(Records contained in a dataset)
◇ ◇ ◇ ◇

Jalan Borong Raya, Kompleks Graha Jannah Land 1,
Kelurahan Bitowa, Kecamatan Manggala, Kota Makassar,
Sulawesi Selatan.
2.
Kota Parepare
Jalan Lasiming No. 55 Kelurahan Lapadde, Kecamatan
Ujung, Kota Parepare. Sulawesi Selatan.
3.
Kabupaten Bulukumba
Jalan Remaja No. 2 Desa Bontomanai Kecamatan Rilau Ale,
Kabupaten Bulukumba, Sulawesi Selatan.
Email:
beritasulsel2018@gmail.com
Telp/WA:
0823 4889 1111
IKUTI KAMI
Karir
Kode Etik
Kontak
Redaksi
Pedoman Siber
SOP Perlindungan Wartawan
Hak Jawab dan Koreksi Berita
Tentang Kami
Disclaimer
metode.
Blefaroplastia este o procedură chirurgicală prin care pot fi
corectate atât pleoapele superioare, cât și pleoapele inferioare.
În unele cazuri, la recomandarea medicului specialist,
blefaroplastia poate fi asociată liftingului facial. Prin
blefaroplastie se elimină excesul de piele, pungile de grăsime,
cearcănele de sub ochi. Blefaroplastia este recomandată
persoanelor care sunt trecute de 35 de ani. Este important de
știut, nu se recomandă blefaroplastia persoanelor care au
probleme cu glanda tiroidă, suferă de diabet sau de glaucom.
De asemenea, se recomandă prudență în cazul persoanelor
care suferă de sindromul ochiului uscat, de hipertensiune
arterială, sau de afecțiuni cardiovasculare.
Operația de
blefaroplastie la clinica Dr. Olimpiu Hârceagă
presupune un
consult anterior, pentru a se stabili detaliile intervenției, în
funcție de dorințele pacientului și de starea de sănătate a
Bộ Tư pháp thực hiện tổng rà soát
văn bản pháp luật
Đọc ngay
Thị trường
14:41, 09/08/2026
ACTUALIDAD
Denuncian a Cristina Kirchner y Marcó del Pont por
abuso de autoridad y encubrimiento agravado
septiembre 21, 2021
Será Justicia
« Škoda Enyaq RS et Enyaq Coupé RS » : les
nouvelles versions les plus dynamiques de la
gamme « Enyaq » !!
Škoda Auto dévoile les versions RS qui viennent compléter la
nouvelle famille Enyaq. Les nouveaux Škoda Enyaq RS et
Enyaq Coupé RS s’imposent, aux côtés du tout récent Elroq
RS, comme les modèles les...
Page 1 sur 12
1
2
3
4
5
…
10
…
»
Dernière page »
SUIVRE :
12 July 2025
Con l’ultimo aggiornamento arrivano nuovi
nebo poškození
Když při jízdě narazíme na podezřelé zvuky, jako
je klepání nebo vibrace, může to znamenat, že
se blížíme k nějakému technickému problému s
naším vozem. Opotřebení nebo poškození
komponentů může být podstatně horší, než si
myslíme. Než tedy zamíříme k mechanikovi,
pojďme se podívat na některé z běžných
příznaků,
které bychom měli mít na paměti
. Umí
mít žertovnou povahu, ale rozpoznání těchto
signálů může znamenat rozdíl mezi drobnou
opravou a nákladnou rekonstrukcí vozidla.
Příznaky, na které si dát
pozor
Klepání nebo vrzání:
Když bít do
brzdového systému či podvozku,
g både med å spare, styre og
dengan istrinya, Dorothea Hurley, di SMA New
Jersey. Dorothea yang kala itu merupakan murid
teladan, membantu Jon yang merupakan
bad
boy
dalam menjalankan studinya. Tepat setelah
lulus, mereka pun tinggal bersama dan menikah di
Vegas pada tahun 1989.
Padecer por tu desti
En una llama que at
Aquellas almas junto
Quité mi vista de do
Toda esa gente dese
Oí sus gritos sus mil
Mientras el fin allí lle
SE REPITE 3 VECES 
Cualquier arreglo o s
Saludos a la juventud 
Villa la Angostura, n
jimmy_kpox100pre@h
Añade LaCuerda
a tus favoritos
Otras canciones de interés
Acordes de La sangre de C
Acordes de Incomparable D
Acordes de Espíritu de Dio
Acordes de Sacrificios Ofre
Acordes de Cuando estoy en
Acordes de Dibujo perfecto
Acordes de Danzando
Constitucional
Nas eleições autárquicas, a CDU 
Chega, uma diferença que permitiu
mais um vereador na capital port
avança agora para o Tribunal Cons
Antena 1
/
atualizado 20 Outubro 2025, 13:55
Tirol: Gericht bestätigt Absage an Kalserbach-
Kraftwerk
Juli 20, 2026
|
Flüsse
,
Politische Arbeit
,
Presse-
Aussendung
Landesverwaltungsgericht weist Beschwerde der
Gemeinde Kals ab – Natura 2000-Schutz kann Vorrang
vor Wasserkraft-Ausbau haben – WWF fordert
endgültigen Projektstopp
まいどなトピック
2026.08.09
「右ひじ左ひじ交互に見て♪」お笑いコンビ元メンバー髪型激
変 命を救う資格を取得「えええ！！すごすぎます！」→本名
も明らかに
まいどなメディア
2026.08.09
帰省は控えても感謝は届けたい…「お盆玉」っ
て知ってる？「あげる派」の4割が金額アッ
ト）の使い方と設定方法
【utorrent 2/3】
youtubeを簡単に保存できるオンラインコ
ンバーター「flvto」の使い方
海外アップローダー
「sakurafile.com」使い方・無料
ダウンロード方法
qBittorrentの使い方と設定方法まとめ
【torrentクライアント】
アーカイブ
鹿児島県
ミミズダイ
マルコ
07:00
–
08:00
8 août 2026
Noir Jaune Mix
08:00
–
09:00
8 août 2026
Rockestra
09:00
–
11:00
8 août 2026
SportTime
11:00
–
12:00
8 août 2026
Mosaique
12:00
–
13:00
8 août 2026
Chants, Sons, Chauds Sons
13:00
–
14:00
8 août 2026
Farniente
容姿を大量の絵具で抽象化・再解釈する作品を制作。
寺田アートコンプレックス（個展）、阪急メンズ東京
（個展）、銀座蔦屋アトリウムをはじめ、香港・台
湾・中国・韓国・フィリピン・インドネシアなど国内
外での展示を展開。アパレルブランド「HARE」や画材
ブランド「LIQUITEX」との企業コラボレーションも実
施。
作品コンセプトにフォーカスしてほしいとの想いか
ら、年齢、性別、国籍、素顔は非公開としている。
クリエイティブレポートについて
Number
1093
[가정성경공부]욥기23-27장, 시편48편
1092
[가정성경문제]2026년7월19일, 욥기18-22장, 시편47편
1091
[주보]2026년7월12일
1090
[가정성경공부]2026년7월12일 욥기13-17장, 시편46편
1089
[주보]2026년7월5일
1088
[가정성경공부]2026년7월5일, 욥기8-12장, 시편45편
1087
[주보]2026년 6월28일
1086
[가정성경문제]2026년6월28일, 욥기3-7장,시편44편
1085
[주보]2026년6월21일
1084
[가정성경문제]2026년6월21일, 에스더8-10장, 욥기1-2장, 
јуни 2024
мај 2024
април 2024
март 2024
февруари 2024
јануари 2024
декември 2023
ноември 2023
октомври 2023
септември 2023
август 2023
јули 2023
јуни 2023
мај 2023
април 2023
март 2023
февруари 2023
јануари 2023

◇ ◇ ◇ ◇

### Problem details
Look above for the line with "probleme cu glanda" and the line with "Saludos a la juventud", and reproduce exactly those two lines plus every line between, nothing more.

### Solution
probleme cu glanda tiroidă, suferă de diabet sau de glaucom.
De asemenea, se recomandă prudență în cazul persoanelor
care suferă de sindromul ochiului uscat, de hipertensiune
arterială, sau de afecțiuni cardiovasculare.
Operația de
blefaroplastie la clinica Dr. Olimpiu Hârceagă
presupune un
consult anterior, pentru a se stabili detaliile intervenției, în
funcție de dorințele pacientului și de starea de sănătate a
Bộ Tư pháp thực hiện tổng rà soát
văn bản pháp luật
Đọc ngay
Thị trường
14:41, 09/08/2026
ACTUALIDAD
Denuncian a Cristina Kirchner y Marcó del Pont por
abuso de autoridad y encubrimiento agravado
septiembre 21, 2021
Será Justicia
« Škoda Enyaq RS et Enyaq Coupé RS » : les
nouvelles versions les plus dynamiques de la
gamme « Enyaq » !!
Škoda Auto dévoile les versions RS qui viennent compléter la
nouvelle famille Enyaq. Les nouveaux Škoda Enyaq RS et
Enyaq Coupé RS s’imposent, aux côtés du tout récent Elroq
RS, comme les modèles les...
Page 1 sur 12
1
2
3
4
5
…
10
…
»
Dernière page »
SUIVRE :
12 July 2025
Con l’ultimo aggiornamento arrivano nuovi
nebo poškození
Když při jízdě narazíme na podezřelé zvuky, jako
je klepání nebo vibrace, může to znamenat, že
se blížíme k nějakému technickému problému s
naším vozem. Opotřebení nebo poškození
komponentů může být podstatně horší, než si
myslíme. Než tedy zamíříme k mechanikovi,
pojďme se podívat na některé z běžných
příznaků,
které bychom měli mít na paměti
. Umí
mít žertovnou povahu, ale rozpoznání těchto
signálů může znamenat rozdíl mezi drobnou
opravou a nákladnou rekonstrukcí vozidla.
Příznaky, na které si dát
pozor
Klepání nebo vrzání:
Když bít do
brzdového systému či podvozku,
g både med å spare, styre og
dengan istrinya, Dorothea Hurley, di SMA New
Jersey. Dorothea yang kala itu merupakan murid
teladan, membantu Jon yang merupakan
bad
boy
dalam menjalankan studinya. Tepat setelah
lulus, mereka pun tinggal bersama dan menikah di
Vegas pada tahun 1989.
Padecer por tu desti
En una llama que at
Aquellas almas junto
Quité mi vista de do
Toda esa gente dese
Oí sus gritos sus mil
Mientras el fin allí lle
SE REPITE 3 VECES 
Cualquier arreglo o s
Saludos a la juventud 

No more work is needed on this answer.